● What is expected: Search the entries below for "pedreiro", and copy each line where it appears.

● Records supplied:
===============
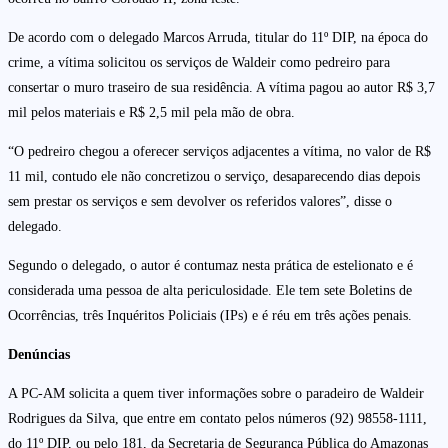
De acordo com o delegado Marcos Arruda, titular do 11º DIP, na época do
crime, a vítima solicitou os serviços de Waldeir como pedreiro para
consertar o muro traseiro de sua residência. A vítima pagou ao autor R$ 3,7
mil pelos materiais e R$ 2,5 mil pela mão de obra.
“O pedreiro chegou a oferecer serviços adjacentes a vítima, no valor de R$
11 mil, contudo ele não concretizou o serviço, desaparecendo dias depois
sem prestar os serviços e sem devolver os referidos valores”, disse o
delegado.
Segundo o delegado, o autor é contumaz nesta prática de estelionato e é
considerada uma pessoa de alta periculosidade. Ele tem sete Boletins de
Ocorrências, três Inquéritos Policiais (IPs) e é réu em três ações penais.
Denúncias
A PC-AM solicita a quem tiver informações sobre o paradeiro de Waldeir
Rodrigues da Silva, que entre em contato pelos números (92) 98558-1111,
do 11º DIP, ou pelo 181, da Secretaria de Segurança Pública do Amazonas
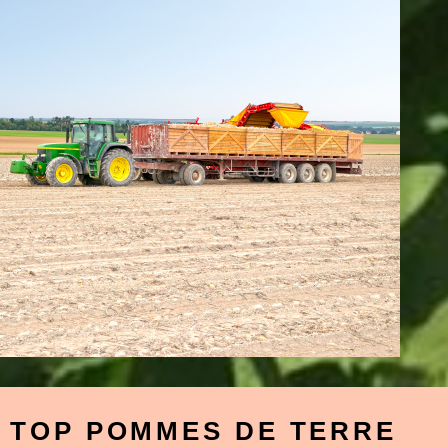
TOP POMMES DE TERRE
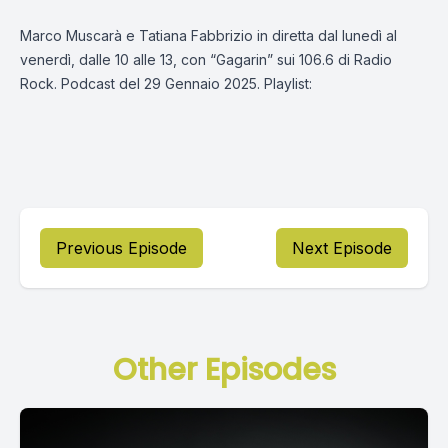
Marco Muscarà e Tatiana Fabbrizio in diretta dal lunedì al
venerdì, dalle 10 alle 13, con “Gagarin” sui 106.6 di Radio
Rock. Podcast del 29 Gennaio 2025. Playlist:
Previous Episode
Next Episode
Other Episodes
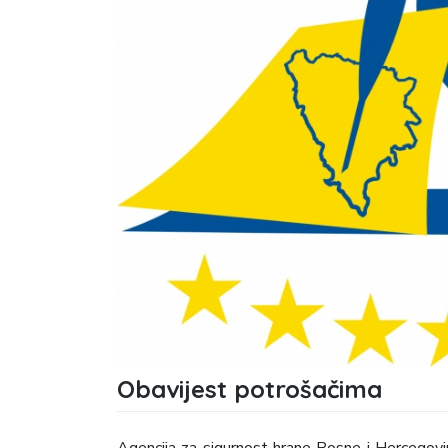
Obavijest potrošačima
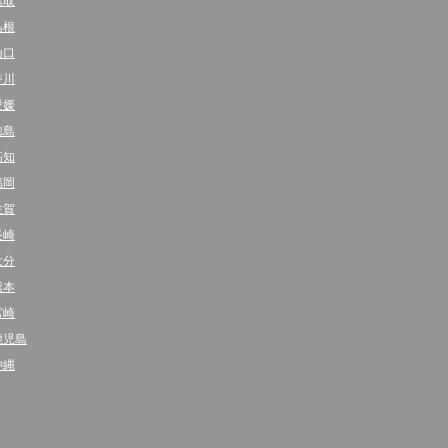
鳥取
島根
山口
香川
愛媛
徳島
高知
福岡
佐賀
長崎
大分
熊本
宮崎
鹿児島
沖縄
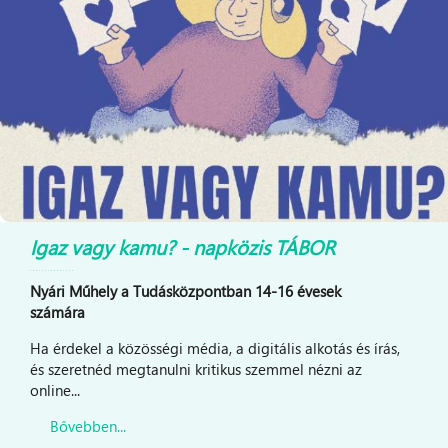
Igaz vagy kamu? - napközis TÁBOR
Nyári Műhely a Tudásközpontban 14-16 évesek
számára
Ha érdekel a közösségi média, a digitális alkotás és írás,
és szeretnéd megtanulni kritikus szemmel nézni az
online...
Bővebben...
===============
● Answer to this task:
crime, a vítima solicitou os serviços de Waldeir como pedreiro para
“O pedreiro chegou a oferecer serviços adjacentes a vítima, no valor de R$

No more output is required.